The most recent webpage we made is The Out-Of-Sight! SMiLE Site. Please feel free to visit. That is the most evolved of our efforts. The earlier webpages are here with all their flaws (for example, the Surfing Saints article references should be discounted as they aren't actual Brian Wilson quotes. Surfing Saints is a collection of various surfer's quotes regarding the ultimate religious experience circa 1967-68. Because of this the quotes are comparable & relatable to Brian Wilson's comments as well as lyrics from the SMiLE era. The reason is because SMiLE is about the ultimate relgious experience--Surfing Saints is on topic but it's not actually Brian). You can access the original pages through the link in the left margin. They're still pretty interesting. Hope you like them.
-Bill Tobelman

The Winter 2008 issue of Endless Summer Quarterly magazine ran my latest article. It was very nice of ESQ to do that. The printed version however did omit a few paragraphs from my original essay. What follows is the original article with the missing passages included (in blue).
As you will see there are some chances taken with this piece (actually it's two essays combined; one is serious while the other is an attempt at serious comedy) as some of the things stated here will not be found elsewhere. It is also worth noting that it's a given that the lyrical interpretations that follow could obviously be interpreted in a number of different ways. That's to be expected from psychedelic lyrics, and a fair point. But, on the other hand, similar lyrics (with similar double meanings) cannot be located in other SMiLE material.
Here it is original article. Hope you like it.

Mysteries Full Of Meaning


Beach Boys fans are familiar with the Pet Sounds era composition “Let Go Of Your Ego” and how it later became “I Know There’s An Answer.” The original lyric had a lot to do with LSD and the idea of ego loss or ego death. This caught the attention of Mike Love who encouraged a less obvious lyrical direction be taken for the song. The lyrics were changed to avoid such obvious associations.

The Beach Boys’ next album, SMiLE, was an even further exploration in the direction of LSD & ego & its positive parameters.

Popular literature at the time, such as The Psychedelic Experience and The Joyous Cosmology, pointed to a positive future through ego death and spiritual rebirth. The Beatles were quoting The Psychedelic Experience in one song, “Tomorrow Never Knows,” and singing “I know what it’s like to be dead” in another, “She Said She Said.” Brian Wilson wanted to challenge the Beatles but it would be hard for him to get away with the same kind of obvious references with the likes of Mike Love censoring the sensimilla.

Matters such as ego death would have to escape detection, and escape they did. Ever recall an article about SMiLE’s hidden ego death lyrics?
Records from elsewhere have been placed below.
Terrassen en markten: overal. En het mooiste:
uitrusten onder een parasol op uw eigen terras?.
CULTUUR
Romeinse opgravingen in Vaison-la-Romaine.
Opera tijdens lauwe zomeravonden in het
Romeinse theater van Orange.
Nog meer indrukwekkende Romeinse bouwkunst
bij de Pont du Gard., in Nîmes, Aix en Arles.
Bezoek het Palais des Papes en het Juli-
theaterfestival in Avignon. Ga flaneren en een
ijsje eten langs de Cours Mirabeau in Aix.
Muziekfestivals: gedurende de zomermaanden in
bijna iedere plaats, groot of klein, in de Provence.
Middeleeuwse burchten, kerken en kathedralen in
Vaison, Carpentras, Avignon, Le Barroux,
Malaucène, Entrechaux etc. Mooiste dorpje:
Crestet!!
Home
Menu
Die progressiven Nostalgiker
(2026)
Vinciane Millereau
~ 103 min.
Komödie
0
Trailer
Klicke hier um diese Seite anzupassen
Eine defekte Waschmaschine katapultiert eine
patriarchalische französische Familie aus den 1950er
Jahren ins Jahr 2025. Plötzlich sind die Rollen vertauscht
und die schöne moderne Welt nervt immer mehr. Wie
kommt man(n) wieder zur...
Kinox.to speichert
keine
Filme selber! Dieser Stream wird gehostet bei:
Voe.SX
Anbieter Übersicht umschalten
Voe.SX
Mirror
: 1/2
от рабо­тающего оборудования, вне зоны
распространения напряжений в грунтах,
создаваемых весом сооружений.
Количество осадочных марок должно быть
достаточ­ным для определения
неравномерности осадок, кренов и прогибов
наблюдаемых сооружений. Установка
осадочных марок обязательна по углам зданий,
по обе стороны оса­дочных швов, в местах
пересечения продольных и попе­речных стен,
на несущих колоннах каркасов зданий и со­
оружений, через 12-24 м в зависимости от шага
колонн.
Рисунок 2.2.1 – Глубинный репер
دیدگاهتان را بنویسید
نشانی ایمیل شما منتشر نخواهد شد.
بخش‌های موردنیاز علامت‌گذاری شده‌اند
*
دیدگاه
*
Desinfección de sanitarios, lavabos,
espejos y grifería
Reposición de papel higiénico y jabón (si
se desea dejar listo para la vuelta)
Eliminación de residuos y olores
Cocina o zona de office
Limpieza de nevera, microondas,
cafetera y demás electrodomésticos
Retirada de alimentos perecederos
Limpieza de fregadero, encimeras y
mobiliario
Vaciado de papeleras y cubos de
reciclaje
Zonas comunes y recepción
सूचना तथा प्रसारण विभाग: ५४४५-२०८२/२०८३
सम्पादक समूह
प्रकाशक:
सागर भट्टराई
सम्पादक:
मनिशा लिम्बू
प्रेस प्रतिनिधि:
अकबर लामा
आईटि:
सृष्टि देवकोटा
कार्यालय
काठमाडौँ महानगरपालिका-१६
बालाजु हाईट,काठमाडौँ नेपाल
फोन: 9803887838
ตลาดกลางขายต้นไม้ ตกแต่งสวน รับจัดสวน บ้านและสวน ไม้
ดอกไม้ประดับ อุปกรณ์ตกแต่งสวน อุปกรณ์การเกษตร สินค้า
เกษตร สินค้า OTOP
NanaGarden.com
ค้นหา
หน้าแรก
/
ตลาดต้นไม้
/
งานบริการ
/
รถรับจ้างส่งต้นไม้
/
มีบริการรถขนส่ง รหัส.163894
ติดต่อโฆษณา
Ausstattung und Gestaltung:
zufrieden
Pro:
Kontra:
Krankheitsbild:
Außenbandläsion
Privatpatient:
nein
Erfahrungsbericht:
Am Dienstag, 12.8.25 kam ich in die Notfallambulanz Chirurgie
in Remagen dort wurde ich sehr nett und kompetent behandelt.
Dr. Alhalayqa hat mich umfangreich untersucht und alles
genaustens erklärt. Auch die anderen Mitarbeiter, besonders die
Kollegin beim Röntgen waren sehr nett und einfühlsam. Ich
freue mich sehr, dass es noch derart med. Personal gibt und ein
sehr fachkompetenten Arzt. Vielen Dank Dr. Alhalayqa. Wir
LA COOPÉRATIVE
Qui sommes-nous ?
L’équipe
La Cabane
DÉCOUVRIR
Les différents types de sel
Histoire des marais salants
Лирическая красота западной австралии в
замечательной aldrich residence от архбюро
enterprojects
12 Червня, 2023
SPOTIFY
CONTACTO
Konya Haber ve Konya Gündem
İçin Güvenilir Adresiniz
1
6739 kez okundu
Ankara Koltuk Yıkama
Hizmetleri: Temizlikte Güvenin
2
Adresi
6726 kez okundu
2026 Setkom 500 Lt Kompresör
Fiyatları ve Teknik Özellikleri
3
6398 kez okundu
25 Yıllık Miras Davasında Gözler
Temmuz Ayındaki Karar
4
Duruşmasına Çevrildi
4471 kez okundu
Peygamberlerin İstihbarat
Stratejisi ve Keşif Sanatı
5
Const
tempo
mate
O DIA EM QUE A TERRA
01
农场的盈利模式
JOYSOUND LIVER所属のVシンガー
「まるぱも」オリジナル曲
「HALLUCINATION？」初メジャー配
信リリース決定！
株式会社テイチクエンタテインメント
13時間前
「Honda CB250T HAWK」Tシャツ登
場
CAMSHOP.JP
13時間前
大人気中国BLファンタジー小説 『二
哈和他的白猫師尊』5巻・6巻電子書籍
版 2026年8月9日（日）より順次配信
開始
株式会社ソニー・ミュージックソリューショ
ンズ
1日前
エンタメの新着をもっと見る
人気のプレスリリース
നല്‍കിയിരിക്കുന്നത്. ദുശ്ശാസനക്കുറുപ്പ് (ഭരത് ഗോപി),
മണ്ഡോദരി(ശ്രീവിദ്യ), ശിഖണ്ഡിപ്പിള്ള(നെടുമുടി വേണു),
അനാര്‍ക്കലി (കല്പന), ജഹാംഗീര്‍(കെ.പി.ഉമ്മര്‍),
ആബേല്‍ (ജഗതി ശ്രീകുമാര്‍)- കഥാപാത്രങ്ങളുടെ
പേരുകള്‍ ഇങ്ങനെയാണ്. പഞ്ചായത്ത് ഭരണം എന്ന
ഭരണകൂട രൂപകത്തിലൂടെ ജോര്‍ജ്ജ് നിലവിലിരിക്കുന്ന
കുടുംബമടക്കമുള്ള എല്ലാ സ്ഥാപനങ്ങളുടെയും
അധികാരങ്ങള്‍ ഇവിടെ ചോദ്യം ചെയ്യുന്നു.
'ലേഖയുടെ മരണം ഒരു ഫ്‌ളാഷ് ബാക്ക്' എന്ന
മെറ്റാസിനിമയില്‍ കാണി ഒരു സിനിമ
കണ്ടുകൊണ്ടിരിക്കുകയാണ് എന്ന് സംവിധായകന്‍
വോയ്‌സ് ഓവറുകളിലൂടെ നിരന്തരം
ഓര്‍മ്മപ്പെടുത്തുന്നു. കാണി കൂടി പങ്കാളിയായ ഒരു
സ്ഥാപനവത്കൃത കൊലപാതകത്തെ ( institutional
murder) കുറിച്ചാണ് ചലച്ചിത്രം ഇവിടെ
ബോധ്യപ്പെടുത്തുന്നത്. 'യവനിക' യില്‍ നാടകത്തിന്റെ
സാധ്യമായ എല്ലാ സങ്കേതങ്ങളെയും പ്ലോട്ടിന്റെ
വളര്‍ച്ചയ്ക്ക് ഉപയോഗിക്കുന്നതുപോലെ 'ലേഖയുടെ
Make no mistake about it, Brian Wilson WAS thinking in terms of ego death and spiritual rebirth. The ego death & rebirth idea can be found in Jules Siegel’s famous article Goodbye Surfing Hello God! where Brian talks about the movie Seconds & how “birth and death and rebirth” sums up his whole life. There’s also talk about being “reborn” and “finding out that you really can’t die” in the Surfing Saints article from CHEETAH!.

These same ideas can be found in the SMiLE era’s “Heroes And Villains.” The baffling lyric, “…she was right in the rain of bullets that eventually brought her down. But she’s still dancing in the night unafraid...” points toward death & rebirth. The bit about being “unafraid” is likely related to Brian’s “finding out that you really can’t die” realization.

Brian had experienced an LSD trip that involved ego death as well as death by fire (this is his second trip as presented in his flawed autobiography). This trip occurred in ‘65 and Brian obviously emerged from his ego death experience alive and well. This may account for the lyric, “at three score and five, I’m very much alive.” The major point to take from this is that the ideas of ‘fire’ and ‘ego death’ are related by way of Wilson’s personal experiences.

Now we can go back to the dancing girl in “Heroes And Villains” and note that her body “fanned the flame of the dance” and group the idea of ‘fire’ to that of ‘ego death & rebirth.’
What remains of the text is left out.